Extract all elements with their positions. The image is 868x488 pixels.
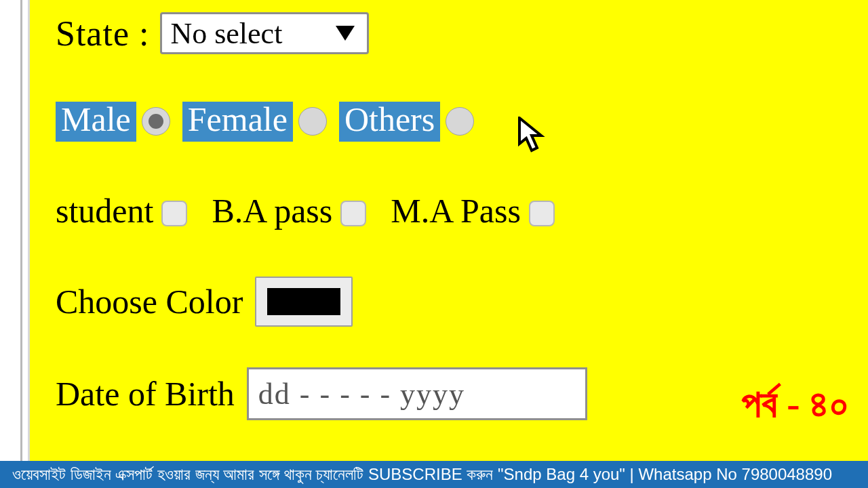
edu-ma-checkbox[interactable] <box>529 201 555 226</box>
dob-label: Date of Birth <box>56 374 235 413</box>
banner-text: ওয়েবসাইট ডিজাইন এক্সপার্ট হওয়ার জন্য আ… <box>12 465 832 484</box>
page-root: State : No select Male Female Others stu… <box>0 0 868 488</box>
gender-radio-male[interactable] <box>142 107 170 136</box>
education-row: student B.A pass M.A Pass <box>56 191 579 230</box>
state-select[interactable]: No select <box>160 12 369 54</box>
gender-row: Male Female Others <box>56 102 486 142</box>
edu-student-label: student <box>56 191 153 230</box>
gender-option-female-label: Female <box>182 102 293 142</box>
episode-badge: পর্ব - ৪০ <box>742 381 849 427</box>
gender-option-male-label: Male <box>56 102 136 142</box>
edu-ba-checkbox[interactable] <box>340 201 366 226</box>
color-label: Choose Color <box>56 282 243 321</box>
state-label: State : <box>56 14 149 54</box>
color-picker[interactable] <box>255 277 353 327</box>
color-swatch <box>267 288 340 315</box>
chevron-down-icon <box>336 26 355 41</box>
bottom-banner: ওয়েবসাইট ডিজাইন এক্সপার্ট হওয়ার জন্য আ… <box>0 461 868 488</box>
state-selected-value: No select <box>170 16 282 51</box>
gender-radio-others[interactable] <box>446 107 474 136</box>
edu-ma-label: M.A Pass <box>391 191 521 230</box>
window-left-border <box>20 0 30 461</box>
gender-option-others-label: Others <box>339 102 440 142</box>
color-row: Choose Color <box>56 277 353 327</box>
dob-input[interactable]: dd - - - - - yyyy <box>247 367 587 420</box>
dob-placeholder: dd - - - - - yyyy <box>258 377 465 411</box>
form-panel: State : No select Male Female Others stu… <box>30 0 868 461</box>
state-row: State : No select <box>56 12 369 54</box>
edu-ba-label: B.A pass <box>212 191 332 230</box>
cursor-icon <box>517 117 549 155</box>
edu-student-checkbox[interactable] <box>161 201 187 226</box>
dob-row: Date of Birth dd - - - - - yyyy <box>56 367 587 420</box>
gender-radio-female[interactable] <box>298 107 327 136</box>
episode-text: পর্ব - ৪০ <box>742 382 849 426</box>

......

(TRY IT)
Where in the records above does the word "radio" appear? Copy each line that holds it.

(RESPONSE)
gender-radio-male[interactable] <box>142 107 170 136</box>
gender-radio-others[interactable] <box>446 107 474 136</box>
gender-radio-female[interactable] <box>298 107 327 136</box>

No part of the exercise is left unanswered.